Tout a commencé à cause de la télévision et de ses publicités. Elles vous mettent l’eau à la bouche et vous font cogiter alors forcément tôt ou tard ça vous pète à la face. Moi ça m’a pris vendredi soir alors que je dînais seul devant mon nouvel écran dans le salon. Vendredi soir, fin de semaine chargée, fatigué, vulnérable, j’irais jusqu’à dire influençable... Alors que je venais de finir de faire le tri entre les lardons élastiques et les pommes de terre fades de mon plat pré-cuisiné micro-ondable et qu’il m’en restait autant dans la bouche que dans l’assiette, la publicité en question est venue me piquer au vif : Dans une ambiance tamisée au feu de bois d’un chalet de montagne, six jeunes, tous sexes et ethnies confondus, partagent une délicieuse tartiflette savoyarde « comme à la maison ». Entre deux éclats de rire on pique dans les assiettes, on plaisante, on s’amuse. Dans ma bouche la pâtée amidonnée me parut soudainement froide et insipide. Je passais ma langue sur les dents comme pour m’en débarrasser en me demandant depuis combien de temps je n’avais pas partagé un repas entre amis ? Depuis combien de temps je n’avais pas fait la fête autour d’un verre ? Ou simplement vu des personnes qui seraient autres choses que des collègues de travail ? Si je ne m’en souvenais pas c’est que c’était il y a bien trop longtemps. Et mon ex qui me disait – Lève le pied, prends des vacances, ralentis et vois des amis – Elle n’avait peut-être pas tort après tout. Quelques publicités plus tard le reste de mon plat surgelé finissait au fond de la poubelle. Ce soir-là pas plus de télévision ! Sitôt la table basse débarrassée et nettoyée je prenais le temps de me brosser les dents, fixant mon propre regard dans le miroir, bien déterminé à profiter du reste de la nuit pour me décider sur le chemin à prendre.

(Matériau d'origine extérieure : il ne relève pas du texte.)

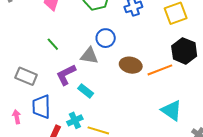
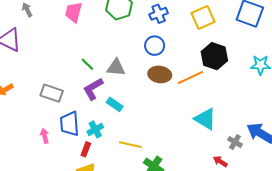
blue circle: (106, 38) -> (155, 46), moved
green line: (53, 44) -> (87, 64), moved
cyan cross: (75, 120) -> (95, 129), moved

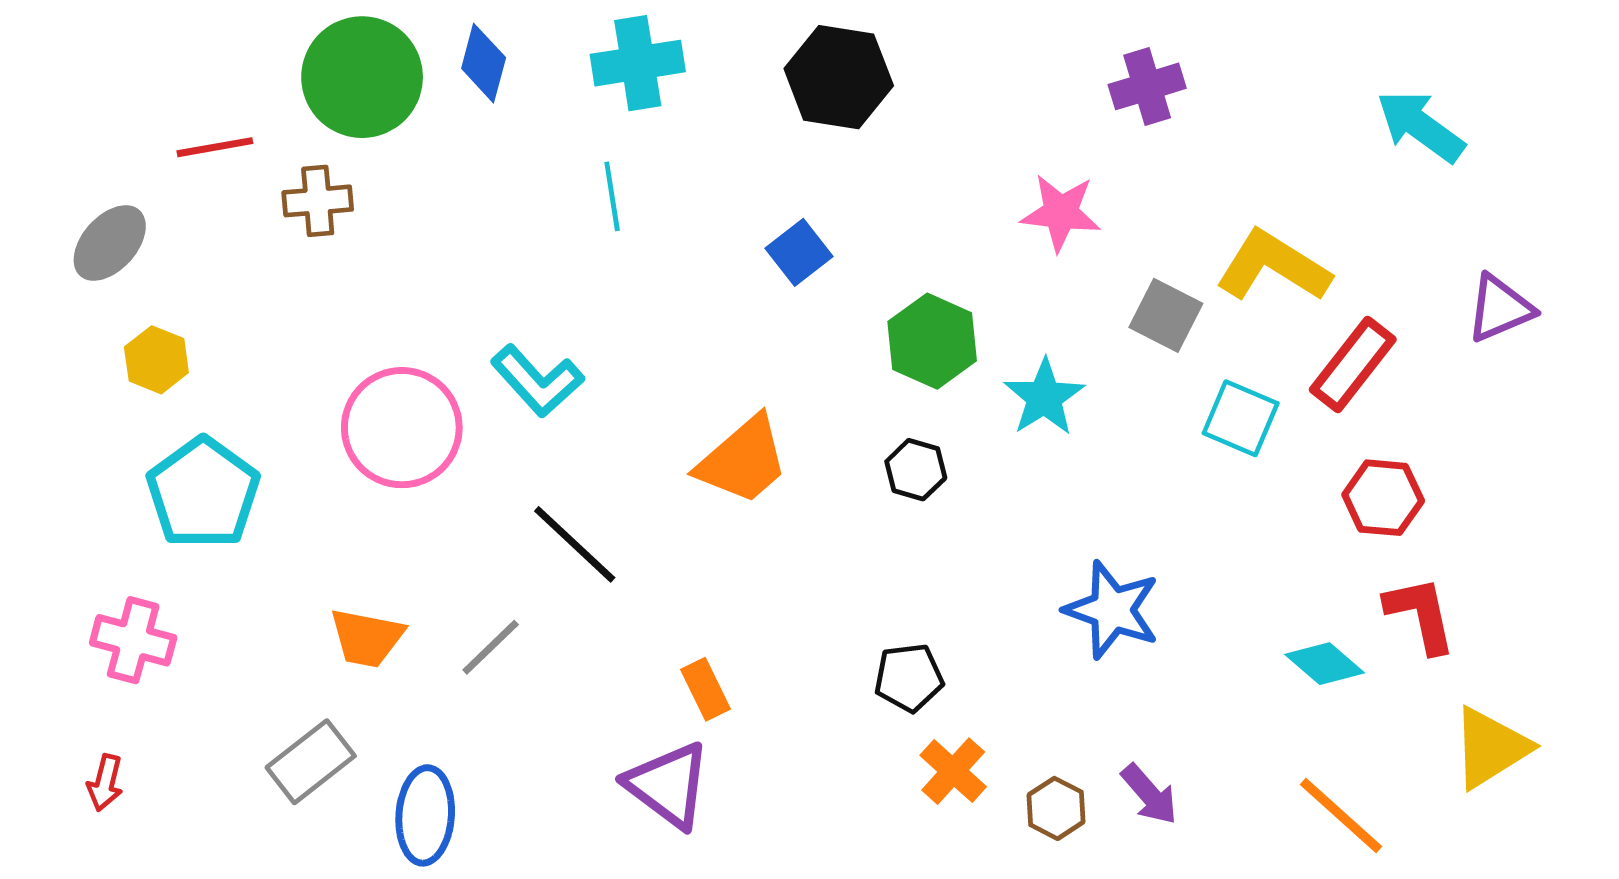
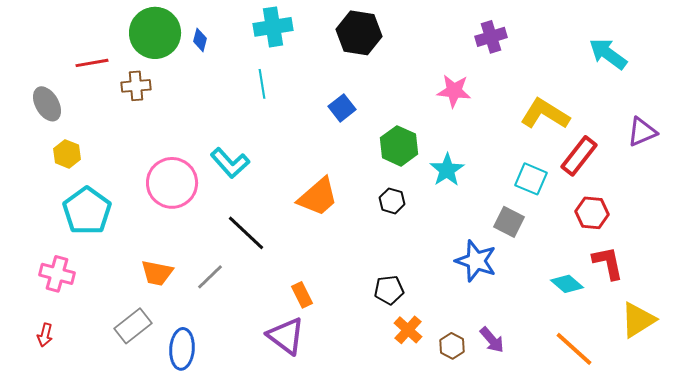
blue diamond: (484, 63) -> (200, 40), moved, size x0.7
gray ellipse: (110, 243) -> (47, 104), turned -72
gray square: (1166, 315) -> (509, 222), moved

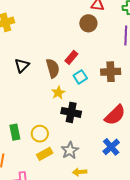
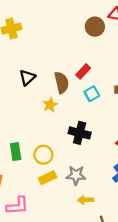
brown circle: (88, 23) -> (95, 27), moved
yellow star: (58, 93) -> (50, 105), moved
gray star: (70, 150) -> (76, 175), turned 30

Je n’avais jamais connu de week-end aussi reposant que celui-ci. Comme si ma prise de conscience m’avait déchargé d’un fardeau énorme que je portais depuis trop d’années. Lundi matin en arrivant au bureau j’étais déjà un homme nouveau. Je paraissais rajeuni d’après certains et je le ressentais ainsi. On racontait à voix basse qu’il y avait une femme là-dessous, ou un gain à la loterie. On ne m’avait jamais vu aussi détendu et souriant. Et puis j’avais fini par vendre la mèche en parlant de mon départ imminent. Personne n’y croyait. En une matinée de ragots divers j’étais sur le départ pour un continent lointain, l’Australie peut-être, pour aller me frotter aux crocodiles, ou alors un saut en parachute dans les Alpes suisses... C’était comme ça : l’idée que je prenne des vacances leur était tellement improbable que la supposée destination choisie l’était toute autant.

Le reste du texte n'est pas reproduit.